Published online by Cambridge University Press: 12 February 2019
In 1993, a leading scholar of international relations, Samuel Huntington, published an article, “The Clash of Civilizations?” in Foreign Affairs. He argues that, rather than ideological differences or economic competition, the fundamental source of conflict in the future would be differences among civilizations. The state as a source of identity is weakening, whereas religious and other cultural identities that make up civilizations will replace the state in primacy; cultural identity tends to be less mutable, less able to be compromised, than political or economic identities. Differences among civilizations strike at the core of human singularity and are increasingly evident, given that the world is becoming a smaller place. The clash of civilizations will dominate global politics in the twenty-first century, and the fault lines between civilizations will become the world's new battle lines.

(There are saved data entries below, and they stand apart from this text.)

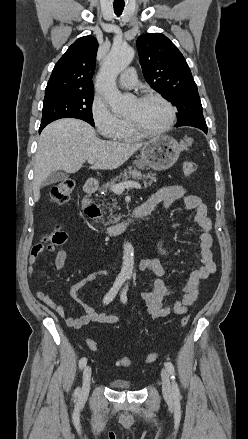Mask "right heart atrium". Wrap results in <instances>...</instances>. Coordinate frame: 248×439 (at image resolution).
Returning a JSON list of instances; mask_svg holds the SVG:
<instances>
[{"label": "right heart atrium", "mask_w": 248, "mask_h": 439, "mask_svg": "<svg viewBox=\"0 0 248 439\" xmlns=\"http://www.w3.org/2000/svg\"><path fill=\"white\" fill-rule=\"evenodd\" d=\"M91 117L97 131L104 138H114L123 124V119L116 116L106 100L99 96H95L92 101Z\"/></svg>", "instance_id": "d8ad5b80"}]
</instances>
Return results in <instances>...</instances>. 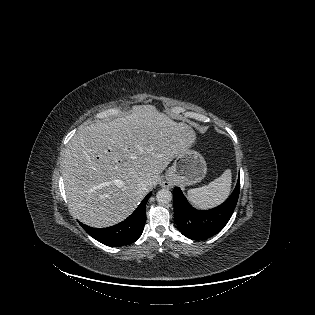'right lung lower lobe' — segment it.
Here are the masks:
<instances>
[{
  "label": "right lung lower lobe",
  "instance_id": "obj_1",
  "mask_svg": "<svg viewBox=\"0 0 315 315\" xmlns=\"http://www.w3.org/2000/svg\"><path fill=\"white\" fill-rule=\"evenodd\" d=\"M149 193L137 209L124 221L107 228H93L80 223L82 228L97 241L108 246H123L135 242L142 234L146 222V203Z\"/></svg>",
  "mask_w": 315,
  "mask_h": 315
}]
</instances>
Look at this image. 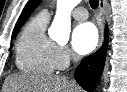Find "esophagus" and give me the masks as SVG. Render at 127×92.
I'll use <instances>...</instances> for the list:
<instances>
[{
	"label": "esophagus",
	"mask_w": 127,
	"mask_h": 92,
	"mask_svg": "<svg viewBox=\"0 0 127 92\" xmlns=\"http://www.w3.org/2000/svg\"><path fill=\"white\" fill-rule=\"evenodd\" d=\"M106 5H107V0H99V8H100V11L103 14H105ZM104 22H105V18L103 16L102 25H101V36H100L99 47L102 46V43H103V40H104Z\"/></svg>",
	"instance_id": "1"
}]
</instances>
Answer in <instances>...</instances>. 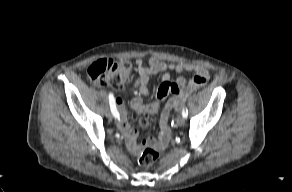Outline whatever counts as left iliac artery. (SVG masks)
<instances>
[{"mask_svg": "<svg viewBox=\"0 0 292 192\" xmlns=\"http://www.w3.org/2000/svg\"><path fill=\"white\" fill-rule=\"evenodd\" d=\"M182 116L184 117V118H187V116H188V110H187V108H183L182 109Z\"/></svg>", "mask_w": 292, "mask_h": 192, "instance_id": "left-iliac-artery-1", "label": "left iliac artery"}]
</instances>
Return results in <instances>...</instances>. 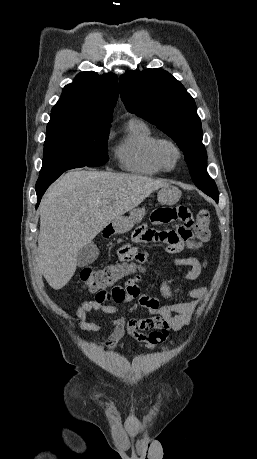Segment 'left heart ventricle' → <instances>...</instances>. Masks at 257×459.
<instances>
[{"instance_id":"1","label":"left heart ventricle","mask_w":257,"mask_h":459,"mask_svg":"<svg viewBox=\"0 0 257 459\" xmlns=\"http://www.w3.org/2000/svg\"><path fill=\"white\" fill-rule=\"evenodd\" d=\"M162 156L168 166H172L176 160V152L170 146H164L162 149Z\"/></svg>"}]
</instances>
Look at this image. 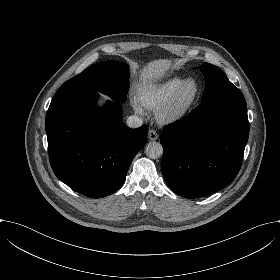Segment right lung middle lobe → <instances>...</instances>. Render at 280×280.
<instances>
[{"instance_id":"right-lung-middle-lobe-1","label":"right lung middle lobe","mask_w":280,"mask_h":280,"mask_svg":"<svg viewBox=\"0 0 280 280\" xmlns=\"http://www.w3.org/2000/svg\"><path fill=\"white\" fill-rule=\"evenodd\" d=\"M129 68L126 63L104 61L86 68L60 88L88 89L124 102L129 89Z\"/></svg>"}]
</instances>
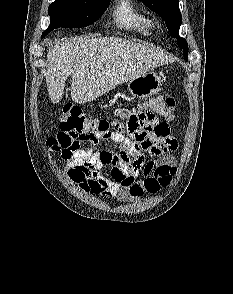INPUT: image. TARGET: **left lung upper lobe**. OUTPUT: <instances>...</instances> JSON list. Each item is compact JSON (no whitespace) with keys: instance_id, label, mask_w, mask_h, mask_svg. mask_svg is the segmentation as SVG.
<instances>
[{"instance_id":"1","label":"left lung upper lobe","mask_w":233,"mask_h":294,"mask_svg":"<svg viewBox=\"0 0 233 294\" xmlns=\"http://www.w3.org/2000/svg\"><path fill=\"white\" fill-rule=\"evenodd\" d=\"M151 10L156 12L166 23L172 37L176 38L180 49H183L184 58H188L187 41L178 34L182 17L178 0H140Z\"/></svg>"}]
</instances>
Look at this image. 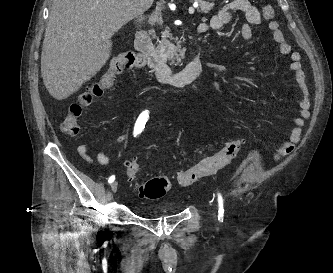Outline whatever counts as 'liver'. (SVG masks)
<instances>
[{"label": "liver", "instance_id": "1", "mask_svg": "<svg viewBox=\"0 0 333 273\" xmlns=\"http://www.w3.org/2000/svg\"><path fill=\"white\" fill-rule=\"evenodd\" d=\"M145 10L154 0H144ZM130 0H53L41 54L49 94L63 100L106 64L111 37L134 15Z\"/></svg>", "mask_w": 333, "mask_h": 273}]
</instances>
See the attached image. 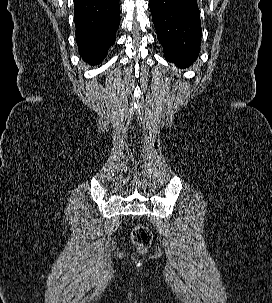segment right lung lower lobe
Here are the masks:
<instances>
[{"mask_svg":"<svg viewBox=\"0 0 272 303\" xmlns=\"http://www.w3.org/2000/svg\"><path fill=\"white\" fill-rule=\"evenodd\" d=\"M76 42L82 59L99 64L115 43L120 23L119 0H74Z\"/></svg>","mask_w":272,"mask_h":303,"instance_id":"98d812e1","label":"right lung lower lobe"}]
</instances>
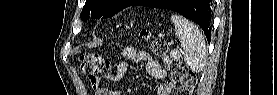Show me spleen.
<instances>
[{
    "label": "spleen",
    "mask_w": 277,
    "mask_h": 95,
    "mask_svg": "<svg viewBox=\"0 0 277 95\" xmlns=\"http://www.w3.org/2000/svg\"><path fill=\"white\" fill-rule=\"evenodd\" d=\"M175 34L184 50V61L192 71L201 72L205 66V40L196 25L179 15H172Z\"/></svg>",
    "instance_id": "spleen-1"
}]
</instances>
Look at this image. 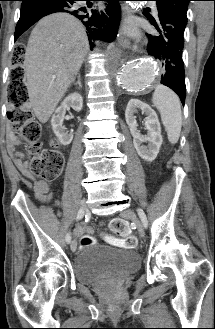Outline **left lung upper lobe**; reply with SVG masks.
Instances as JSON below:
<instances>
[{"mask_svg":"<svg viewBox=\"0 0 215 329\" xmlns=\"http://www.w3.org/2000/svg\"><path fill=\"white\" fill-rule=\"evenodd\" d=\"M157 7L173 14L182 22L187 24V8L191 0H154Z\"/></svg>","mask_w":215,"mask_h":329,"instance_id":"left-lung-upper-lobe-1","label":"left lung upper lobe"}]
</instances>
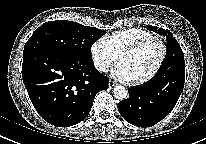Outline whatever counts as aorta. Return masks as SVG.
I'll use <instances>...</instances> for the list:
<instances>
[{
  "mask_svg": "<svg viewBox=\"0 0 206 144\" xmlns=\"http://www.w3.org/2000/svg\"><path fill=\"white\" fill-rule=\"evenodd\" d=\"M113 95L118 100H124L128 98V91L124 86H116L113 90Z\"/></svg>",
  "mask_w": 206,
  "mask_h": 144,
  "instance_id": "obj_1",
  "label": "aorta"
}]
</instances>
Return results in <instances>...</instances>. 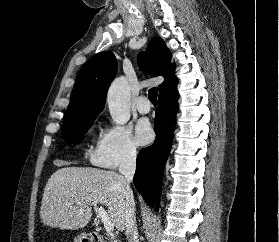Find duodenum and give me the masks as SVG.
I'll use <instances>...</instances> for the list:
<instances>
[{"label": "duodenum", "instance_id": "1", "mask_svg": "<svg viewBox=\"0 0 279 242\" xmlns=\"http://www.w3.org/2000/svg\"><path fill=\"white\" fill-rule=\"evenodd\" d=\"M93 242H105V240L100 235H94Z\"/></svg>", "mask_w": 279, "mask_h": 242}]
</instances>
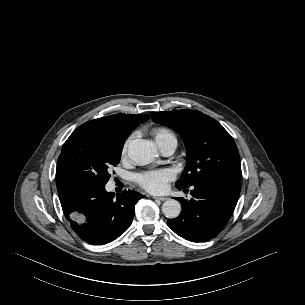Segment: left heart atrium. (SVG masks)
I'll list each match as a JSON object with an SVG mask.
<instances>
[{"label": "left heart atrium", "mask_w": 305, "mask_h": 305, "mask_svg": "<svg viewBox=\"0 0 305 305\" xmlns=\"http://www.w3.org/2000/svg\"><path fill=\"white\" fill-rule=\"evenodd\" d=\"M173 178V172L165 169L142 173L137 176V182L147 191L159 193L166 189L167 183Z\"/></svg>", "instance_id": "left-heart-atrium-1"}]
</instances>
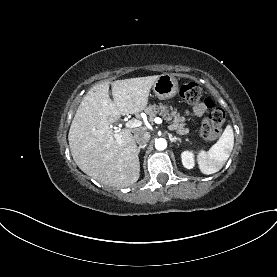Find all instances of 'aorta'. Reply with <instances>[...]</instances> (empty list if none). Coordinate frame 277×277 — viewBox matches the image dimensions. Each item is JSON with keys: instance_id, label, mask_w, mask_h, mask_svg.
<instances>
[{"instance_id": "762f6f07", "label": "aorta", "mask_w": 277, "mask_h": 277, "mask_svg": "<svg viewBox=\"0 0 277 277\" xmlns=\"http://www.w3.org/2000/svg\"><path fill=\"white\" fill-rule=\"evenodd\" d=\"M166 147H167V142H166V140L165 139H163V138H159V139H157L156 141H155V148L157 149V150H164V149H166Z\"/></svg>"}]
</instances>
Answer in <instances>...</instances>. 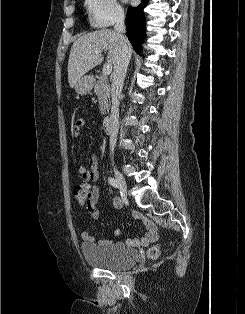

Huntington specifically points to conflicts between Islamic civilization and Western civilization to illustrate how the clash of civilizations will come to dominate global politics.
Huntington's thesis garnered broad attention. The general public and mass media were terrified by such speculation. Many scholars from various disciplines embraced the prophecy, pointing to the possibility of wars between different “civilizations”. However, some scholars, especially those working on Islam and Muslim politics, questioned Huntington's thesis. John Esposito (1999) maintains that the thesis overlooks the plural nature of Islam, the diverse political realities of the Muslim world, and its diverse relations with the West. He argues that disputes and civil wars have more to do with political and socio-economic grievances than with religion and that there are similarities and constructive connections between Islamic civilization and the Western world. Bassam Tibi (2001) contends that Islam as a civilization is composed of a variety of local cultures and, as such, to take Islam as monolithic vis-à-vis the West is misleading. He adds that Islam is both a religious faith and a cultural system but not a political ideology. It is not Islam or Islamic civilization but the politicization of Islam that is not only hostile to other civilizations but is also a threat even to Islam itself. The heterogeneity and “clash” within Islam are emphasized by Robert Hefner (2001; 2002), who points to struggles within Muslim societies, especially Indonesia, where the proponents of civil society and democracy have clashed with the supporters of an anti-pluralistic Islamic state in imagining the Muslim public.